There's a whole class of attacks where the first step is to make the program allocate and free objects many times, of an attacker controlled size, so that the heap is in the right 'shape', with a high statistical chance. Meaning, a few targeted objects are next to each other in the heap, for the attack to occur.

So, the mitigation is to place all allocations of the same type in one bucket (supposedly, it's a separate memory region with guard pages before and after).
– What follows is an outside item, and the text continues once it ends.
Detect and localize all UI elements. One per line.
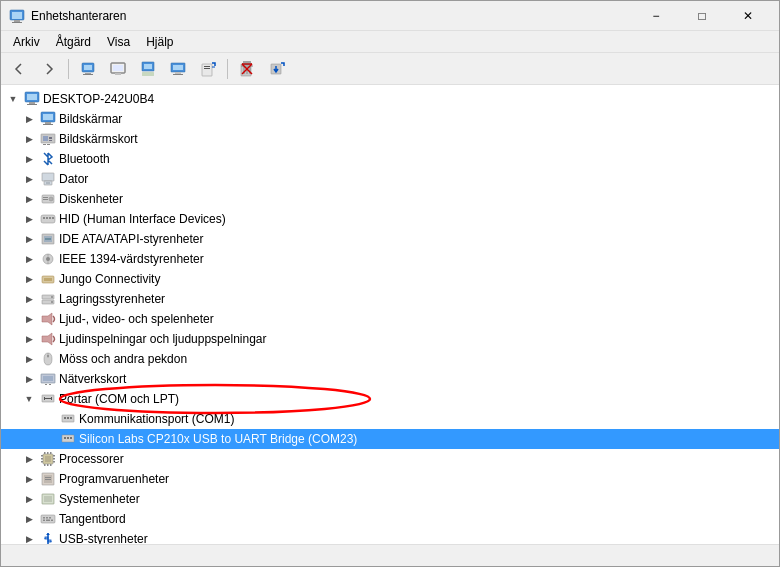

When an object of type X is allocated, then freed, and then the program allocates an object of type Y, of roughly the same size, a typical allocator will reuse the memory of X. This Apple allocator would give memory from a separate bucket, from a completely different memory region.

What I don't know, is whether or not there are runtime checks as well, for example when casting one object from one type to another e.g. from X to void*, back to X, with reinterpret_cast in C++. It seems that this allocator would have the information needed at runtime to do so, which could be an interesting feature.

Now, having one bucket per type turns out to be too slow in reality, and consumes too much memory, according to Apple developers, so this allocator groups a handful a different types in one bucket. This is a typical trade-off between performance and security.

Still, this is an interesting approach, and could be implemented in our context by having one arena store all entities of one type, i.e. one arena is one bucket.